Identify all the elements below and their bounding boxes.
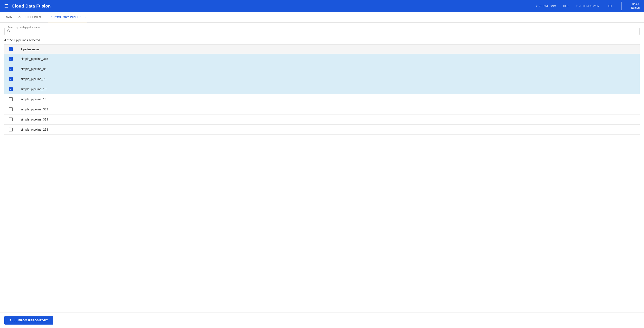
- table-row: ✓simple_pipeline_86: [4, 64, 640, 74]
- row-checkbox[interactable]: [9, 97, 13, 101]
- nav-system-admin[interactable]: SYSTEM ADMIN: [576, 4, 600, 8]
- pipeline-name-cell: simple_pipeline_333: [17, 104, 640, 115]
- row-checkbox-cell[interactable]: ✓: [4, 74, 17, 84]
- table-row: simple_pipeline_333: [4, 104, 640, 115]
- row-checkbox-cell[interactable]: ✓: [4, 54, 17, 64]
- row-checkbox[interactable]: ✓: [9, 67, 13, 71]
- table-row: simple_pipeline_339: [4, 115, 640, 125]
- row-checkbox-cell[interactable]: [4, 115, 17, 125]
- menu-icon[interactable]: ☰: [4, 4, 8, 8]
- table-row: simple_pipeline_293: [4, 125, 640, 135]
- select-all-checkbox[interactable]: [9, 47, 13, 51]
- row-checkbox[interactable]: ✓: [9, 57, 13, 61]
- main-content: Search by batch pipeline name 4 of 502 p…: [0, 22, 644, 140]
- table-row: ✓simple_pipeline_315: [4, 54, 640, 64]
- edition-badge: Basic Edition: [631, 2, 640, 10]
- svg-line-1: [10, 31, 10, 32]
- pipeline-name-cell: simple_pipeline_315: [17, 54, 640, 64]
- pipeline-name-cell: simple_pipeline_76: [17, 74, 640, 84]
- tab-repository-pipelines[interactable]: REPOSITORY PIPELINES: [48, 12, 87, 22]
- search-input-row: [4, 28, 640, 35]
- footer-bar: PULL FROM REPOSITORY: [0, 313, 644, 328]
- row-checkbox[interactable]: ✓: [9, 77, 13, 81]
- nav-hub[interactable]: HUB: [563, 4, 570, 8]
- row-checkbox-cell[interactable]: ✓: [4, 84, 17, 94]
- pull-from-repository-button[interactable]: PULL FROM REPOSITORY: [4, 316, 53, 325]
- search-icon: [7, 29, 10, 33]
- pipeline-name-cell: simple_pipeline_86: [17, 64, 640, 74]
- row-checkbox-cell[interactable]: [4, 104, 17, 115]
- selected-count: 4 of 502 pipelines selected: [4, 38, 640, 42]
- pipeline-table: Pipeline name ✓simple_pipeline_315✓simpl…: [4, 44, 640, 135]
- nav-operations[interactable]: OPERATIONS: [536, 4, 556, 8]
- pipeline-name-cell: simple_pipeline_18: [17, 84, 640, 94]
- pipeline-name-cell: simple_pipeline_293: [17, 125, 640, 135]
- select-all-header[interactable]: [4, 45, 17, 54]
- tabs-bar: NAMESPACE PIPELINES REPOSITORY PIPELINES: [0, 12, 644, 22]
- pipeline-name-cell: simple_pipeline_339: [17, 115, 640, 125]
- gear-icon[interactable]: ⚙: [608, 3, 612, 8]
- search-wrapper: Search by batch pipeline name: [4, 28, 640, 35]
- table-row: ✓simple_pipeline_18: [4, 84, 640, 94]
- row-checkbox[interactable]: ✓: [9, 87, 13, 91]
- table-row: simple_pipeline_13: [4, 94, 640, 104]
- row-checkbox[interactable]: [9, 118, 13, 121]
- tab-namespace-pipelines[interactable]: NAMESPACE PIPELINES: [4, 12, 43, 22]
- header-divider: [622, 2, 622, 10]
- search-input[interactable]: [12, 30, 637, 33]
- row-checkbox-cell[interactable]: ✓: [4, 64, 17, 74]
- row-checkbox[interactable]: [9, 107, 13, 111]
- table-row: ✓simple_pipeline_76: [4, 74, 640, 84]
- app-logo: Cloud Data Fusion: [12, 4, 536, 8]
- table-header-row: Pipeline name: [4, 45, 640, 54]
- search-label: Search by batch pipeline name: [7, 26, 41, 28]
- row-checkbox-cell[interactable]: [4, 125, 17, 135]
- pipeline-name-cell: simple_pipeline_13: [17, 94, 640, 104]
- app-header: ☰ Cloud Data Fusion OPERATIONS HUB SYSTE…: [0, 0, 644, 12]
- header-nav: OPERATIONS HUB SYSTEM ADMIN ⚙ Basic Edit…: [536, 2, 640, 10]
- pipeline-tbody: ✓simple_pipeline_315✓simple_pipeline_86✓…: [4, 54, 640, 135]
- row-checkbox-cell[interactable]: [4, 94, 17, 104]
- pipeline-name-header: Pipeline name: [17, 45, 640, 54]
- row-checkbox[interactable]: [9, 128, 13, 132]
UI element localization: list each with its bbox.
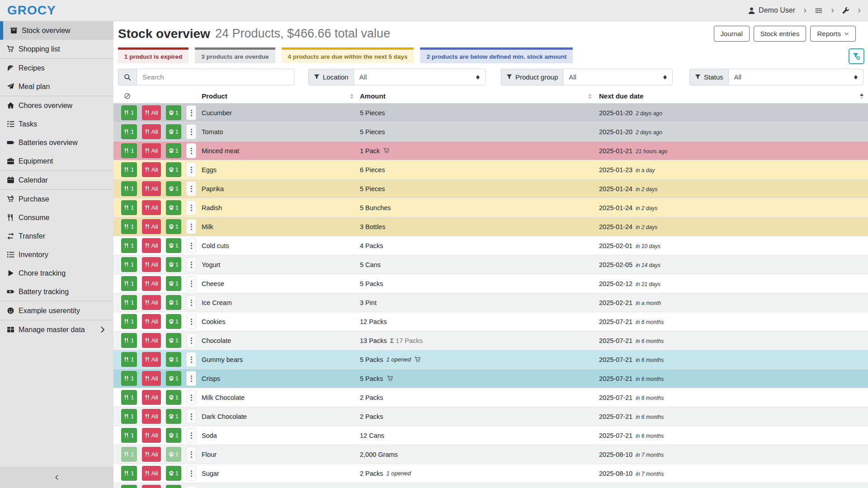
consume-one-button[interactable]: 1 [121,485,137,488]
sidebar-item-consume[interactable]: Consume [0,208,113,227]
sidebar-item-batteries-overview[interactable]: Batteries overview [0,133,113,152]
sidebar-item-recipes[interactable]: Recipes [0,59,113,77]
row-menu-button[interactable] [186,295,196,310]
open-one-button[interactable]: 1 [166,162,182,177]
open-one-button[interactable]: 1 [166,447,182,462]
consume-all-button[interactable]: All [142,352,161,367]
open-one-button[interactable]: 1 [166,181,182,196]
consume-all-button[interactable]: All [142,485,161,488]
consume-one-button[interactable]: 1 [121,105,137,120]
row-menu-button[interactable] [186,409,196,424]
row-menu-button[interactable] [186,238,196,253]
location-select[interactable]: All [354,69,486,85]
sidebar-item-chores-overview[interactable]: Chores overview [0,96,113,115]
status-select[interactable]: All [728,69,863,85]
row-menu-button[interactable] [186,257,196,272]
search-input[interactable] [137,69,294,85]
consume-all-button[interactable]: All [142,200,161,215]
open-one-button[interactable]: 1 [166,333,182,348]
consume-one-button[interactable]: 1 [121,447,137,462]
consume-one-button[interactable]: 1 [121,276,137,291]
row-menu-button[interactable] [186,428,196,443]
row-menu-button[interactable] [186,466,196,481]
sidebar-item-example-userentity[interactable]: Example userentity [0,301,113,320]
row-menu-button[interactable] [186,162,196,177]
consume-one-button[interactable]: 1 [121,124,137,139]
open-one-button[interactable]: 1 [166,257,182,272]
consume-one-button[interactable]: 1 [121,257,137,272]
consume-all-button[interactable]: All [142,447,161,462]
row-menu-button[interactable] [186,200,196,215]
consume-all-button[interactable]: All [142,295,161,310]
open-one-button[interactable]: 1 [166,295,182,310]
sidebar-item-chore-tracking[interactable]: Chore tracking [0,264,113,282]
sidebar-item-equipment[interactable]: Equipment [0,152,113,170]
consume-all-button[interactable]: All [142,162,161,177]
consume-one-button[interactable]: 1 [121,390,137,405]
row-menu-button[interactable] [186,219,196,234]
sidebar-item-manage-master-data[interactable]: Manage master data [0,320,113,339]
amount-column-header[interactable]: Amount [360,89,599,103]
row-menu-button[interactable] [186,447,196,462]
row-menu-button[interactable] [186,352,196,367]
sidebar-collapse-button[interactable] [0,467,113,488]
due-date-column-header[interactable]: Next due date [599,89,868,103]
consume-all-button[interactable]: All [142,333,161,348]
sidebar-item-battery-tracking[interactable]: Battery tracking [0,282,113,301]
open-one-button[interactable]: 1 [166,466,182,481]
open-one-button[interactable]: 1 [166,200,182,215]
status-badge-due-soon[interactable]: 4 products are due within the next 5 day… [282,47,414,63]
consume-all-button[interactable]: All [142,143,161,158]
row-menu-button[interactable] [186,371,196,386]
open-one-button[interactable]: 1 [166,371,182,386]
toggle-hidden-products-header[interactable] [118,89,202,103]
sidebar-item-transfer[interactable]: Transfer [0,227,113,245]
open-one-button[interactable]: 1 [166,219,182,234]
row-menu-button[interactable] [186,390,196,405]
stock-entries-button[interactable]: Stock entries [754,26,807,42]
consume-all-button[interactable]: All [142,257,161,272]
row-menu-button[interactable] [186,124,196,139]
clear-filters-button[interactable] [849,48,864,64]
sidebar-item-shopping-list[interactable]: Shopping list [0,40,113,58]
consume-one-button[interactable]: 1 [121,371,137,386]
consume-all-button[interactable]: All [142,219,161,234]
consume-one-button[interactable]: 1 [121,314,137,329]
consume-all-button[interactable]: All [142,371,161,386]
consume-one-button[interactable]: 1 [121,143,137,158]
consume-all-button[interactable]: All [142,390,161,405]
consume-all-button[interactable]: All [142,238,161,253]
open-one-button[interactable]: 1 [166,314,182,329]
consume-one-button[interactable]: 1 [121,219,137,234]
row-menu-button[interactable] [186,333,196,348]
sidebar-item-purchase[interactable]: Purchase [0,190,113,208]
consume-all-button[interactable]: All [142,276,161,291]
row-menu-button[interactable] [186,143,196,158]
open-one-button[interactable]: 1 [166,409,182,424]
open-one-button[interactable]: 1 [166,124,182,139]
consume-one-button[interactable]: 1 [121,333,137,348]
consume-all-button[interactable]: All [142,124,161,139]
consume-one-button[interactable]: 1 [121,466,137,481]
admin-menu[interactable] [842,7,849,14]
sidebar-item-meal-plan[interactable]: Meal plan [0,77,113,96]
consume-one-button[interactable]: 1 [121,200,137,215]
open-one-button[interactable]: 1 [166,428,182,443]
consume-all-button[interactable]: All [142,105,161,120]
status-badge-overdue[interactable]: 3 products are overdue [195,47,275,63]
consume-all-button[interactable]: All [142,409,161,424]
open-one-button[interactable]: 1 [166,485,182,488]
consume-all-button[interactable]: All [142,314,161,329]
sidebar-item-inventory[interactable]: Inventory [0,245,113,264]
open-one-button[interactable]: 1 [166,238,182,253]
consume-one-button[interactable]: 1 [121,162,137,177]
consume-all-button[interactable]: All [142,428,161,443]
status-badge-below-min[interactable]: 2 products are below defined min. stock … [420,47,573,63]
settings-menu[interactable] [815,7,823,14]
user-menu[interactable]: Demo User [748,6,795,14]
row-menu-button[interactable] [186,105,196,120]
open-one-button[interactable]: 1 [166,105,182,120]
product-column-header[interactable]: Product [202,89,360,103]
consume-one-button[interactable]: 1 [121,181,137,196]
consume-all-button[interactable]: All [142,181,161,196]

WHAT THE EXERCISE ASKS => Where a line above contains the word "icon", show that line.

REPLY TO THE TASK =>
- menu-icon[interactable]: ☰: [4, 4, 8, 8]
- search-icon: [7, 29, 10, 33]
- gear-icon[interactable]: ⚙: [608, 3, 612, 8]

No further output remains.